Meritocracy seems great. Who could be against the idea of people getting economic benefits, societal benefits, and even government positions based on merit? Plato believed it was the most just political order possible. Who am I to argue against Plato? Well, I’m a nobody and probably have no place arguing against Plato, but I’m going to anyway.
I’m certainly not the first person to take a position against meritocracy. Some say that it makes society too competitive. Others say that the measures of merit are biased. And still others say that we can’t accurately measure merit. All of these arguments fall into a “What if we figured out a way?” trap. What if we could accurately measure merit. What if this accuracy led to unbiased results? What if these accurate and unbiased results led to understanding instead of competitiveness? Would meritocracy be good then? The answer is still no, but I will take a different path to get there.
My problem with meritocracy is that any system supposedly based on merit is actually mostly arbitrary. Now, I don’t dislike arbitrariness, in fact I really like lotteries for choices, but arbitrariness is the opposite of what meritocracy is going for. In other words, meritocracy cancels itself out.
There are roughly 8 billion people on the planet. What if we had a way to rank them according to merit. Would it fall neatly on a line from 1 having the most merit and 8 billion having the least? That’s unlikely. Instead, there would be clumps. Groups of people would be indistinguishable from each other in terms of merit. They would have the same educational achievements, the same IQ, the same debt to income ratio, and so on. Whatever the criteria, they would be the same. When that happens, there is no way to pick based on merit. You might as well pull a name out of a hat.

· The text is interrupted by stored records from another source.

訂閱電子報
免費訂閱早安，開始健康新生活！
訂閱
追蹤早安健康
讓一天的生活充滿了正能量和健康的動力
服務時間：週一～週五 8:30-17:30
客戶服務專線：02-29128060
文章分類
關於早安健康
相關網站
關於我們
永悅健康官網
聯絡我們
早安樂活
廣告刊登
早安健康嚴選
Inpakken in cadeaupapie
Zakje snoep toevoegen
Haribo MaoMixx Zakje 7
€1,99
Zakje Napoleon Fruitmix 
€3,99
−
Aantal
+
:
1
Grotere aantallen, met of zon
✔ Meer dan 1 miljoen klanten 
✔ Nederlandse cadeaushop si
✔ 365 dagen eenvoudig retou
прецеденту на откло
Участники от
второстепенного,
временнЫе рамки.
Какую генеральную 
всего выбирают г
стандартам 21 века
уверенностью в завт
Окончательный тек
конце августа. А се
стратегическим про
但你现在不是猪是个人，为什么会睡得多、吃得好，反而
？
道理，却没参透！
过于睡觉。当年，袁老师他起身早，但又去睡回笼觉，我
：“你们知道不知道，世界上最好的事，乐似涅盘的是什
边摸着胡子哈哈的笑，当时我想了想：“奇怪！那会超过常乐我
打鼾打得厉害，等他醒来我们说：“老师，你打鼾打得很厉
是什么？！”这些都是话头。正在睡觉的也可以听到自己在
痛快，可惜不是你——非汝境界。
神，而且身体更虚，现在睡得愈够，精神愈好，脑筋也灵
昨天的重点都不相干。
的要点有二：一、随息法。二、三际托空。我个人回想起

To make it more realistic, imagine high school kids applying to colleges. A particular excellent small college has 300 spaces available for freshmen. They have selected 299 based on merit, one spot left. There are two applicants for that spot, but they came from same-sized high schools, they had the same GPA, got the same SAT scores. They both volunteered at convalescent homes and had the same number of extracurriculars. There is simply no way to pick between them. The choice is completely arbitrary.
It becomes even more arbitrary in situations where the requirements, the level of merit needed, is lower. It would be unfair to only hire PhDs for positions that don’t even require a BA. That means that there are dozens or hundreds or even thousands of qualified applicants for any given job. When there are hundreds of people who merit the job, how to pick between them?

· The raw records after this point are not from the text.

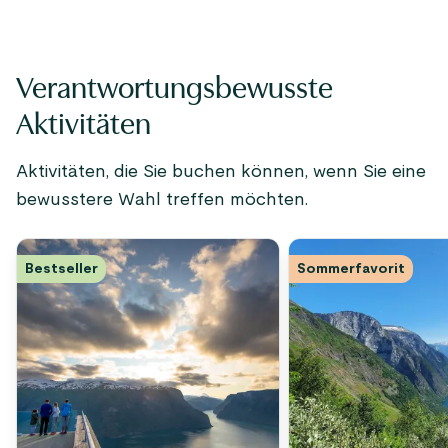
Verantwortungsbewusste
Aktivitäten
Aktivitäten, die Sie buchen können, wenn Sie eine
bewusstere Wahl treffen möchten.
Bestseller
Sommerfavorit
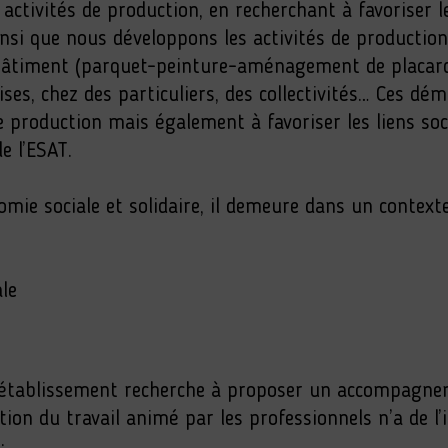
 activités de production, en recherchant à favoriser l
 ainsi que nous développons les activités de production
âtiment (parquet-peinture-aménagement de placard
ises, chez des particuliers, des collectivités… Ces dé
 de production mais également à favoriser les liens so
e l’ESAT.
mie sociale et solidaire, il demeure dans un context
le
e établissement recherche à proposer un accompagn
ation du travail animé par les professionnels n’a de l’
:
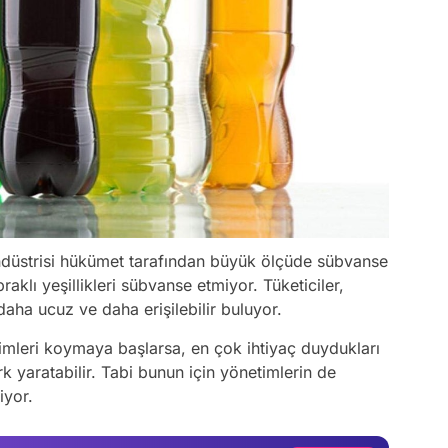
düstrisi hükümet tarafından büyük ölçüde sübvanse
aklı yeşillikleri sübvanse etmiyor. Tüketiciler,
daha ucuz ve daha erişilebilir buluyor.
esimleri koymaya başlarsa, en çok ihtiyaç duydukları
Video
k yaratabilir. Tabi bunun için yönetimlerin de
iyor.
Test
Gündem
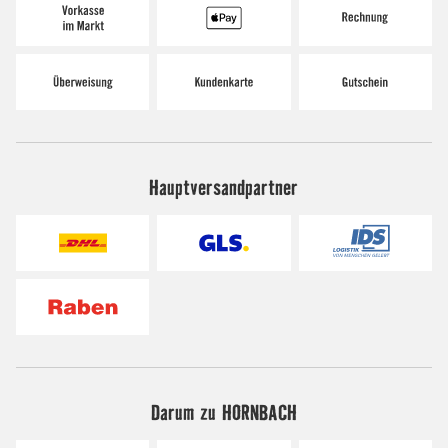
Hauptversandpartner
Darum zu HORNBACH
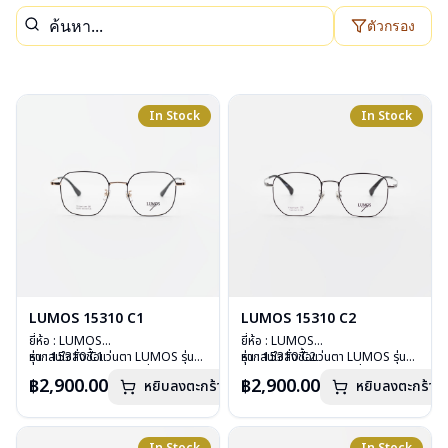
ตัวกรอง
In Stock
In Stock
LUMOS 15310 C1
LUMOS 15310 C2
ยี่ห้อ : LUMOS
ยี่ห้อ : LUMOS
รุ่น : 15310 C1
หากสนใจสั่งชื้อแว่นตา LUMOS รุ่น
รุ่น : 15310 C2
หากสนใจสั่งชื้อแว่นตา LUMOS รุ่น
วัสดุ : Titanium
อื่นนอกเหนือจากรายการที่ได้ลงไว้
วัสดุ : Titanium
อื่นนอกเหนือจากรายการที่ได้ลงไว้
฿2,900.00
฿2,900.00
หยิบลงตะกร้า
หยิบลงตะกร้า
เลนส์ : Demo Lens
กรุณาติดต่อเรา
คลิก
เลนส์ : Demo Lens
กรุณาติดต่อเรา
คลิก
บานพับ : ไม่มีสปริง
บานพับ : ไม่มีสปริง
น้ำหนัก : 16 กรัม
น้ำหนัก : 16 กรัม
อุปกรณ์ : กล่องแว่น , ผ้าเช็ดแว่น
อุปกรณ์ : กล่องแว่น , ผ้าเช็ดแว่น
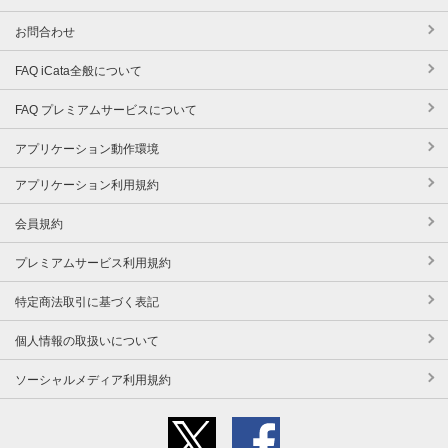
お問合わせ
FAQ iCata全般について
FAQ プレミアムサービスについて
アプリケーション動作環境
アプリケーション利用規約
会員規約
プレミアムサービス利用規約
特定商法取引に基づく表記
個人情報の取扱いについて
ソーシャルメディア利用規約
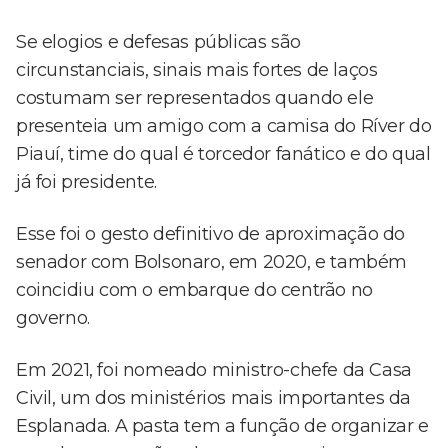
Se elogios e defesas públicas são
circunstanciais, sinais mais fortes de laços
costumam ser representados quando ele
presenteia um amigo com a camisa do Ríver do
Piauí, time do qual é torcedor fanático e do qual
já foi presidente.
Esse foi o gesto definitivo de aproximação do
senador com Bolsonaro, em 2020, e também
coincidiu com o embarque do centrão no
governo.
Em 2021, foi nomeado ministro-chefe da Casa
Civil, um dos ministérios mais importantes da
Esplanada. A pasta tem a função de organizar e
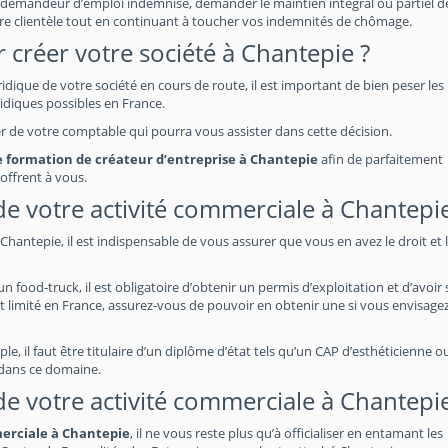
demandeur d’emploi indemnisé, demander le maintien intégral ou partiel de
re clientèle tout en continuant à toucher vos indemnités de chômage.
 créer votre société à Chantepie ?
uridique de votre société en cours de route, il est important de bien peser les
idiques possibles en France.
her de votre comptable qui pourra vous assister dans cette décision.
une formation de créateur d’entreprise à Chantepie
afin de parfaitement
offrent à vous.
s de votre activité commerciale à Chantepi
hantepie, il est indispensable de vous assurer que vous en avez le droit et 
food-truck, il est obligatoire d’obtenir un permis d’exploitation et d’avoir 
t limité en France, assurez-vous de pouvoir en obtenir une si vous envisage
e, il faut être titulaire d’un diplôme d’état tels qu’un CAP d’esthéticienne o
 dans ce domaine.
s de votre activité commerciale à Chantepi
merciale à Chantepie
, il ne vous reste plus qu’à officialiser en entamant les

What’s really sad, for people who want meritocracy, is that arbitrary is the best-case scenario for these situations. If it’s not arbitrary and random, there will be some non-merit-based decider. That leads to nepotism, racism, favoritism, and all kinds of mean, nasty, ugly things.
I do think the standard arguments against meritocracy have merit (See what I did there?) But arbitrariness is the deciding factor for me. Even perfect meritocracy need not, and probably won’t, change the status quo in any way.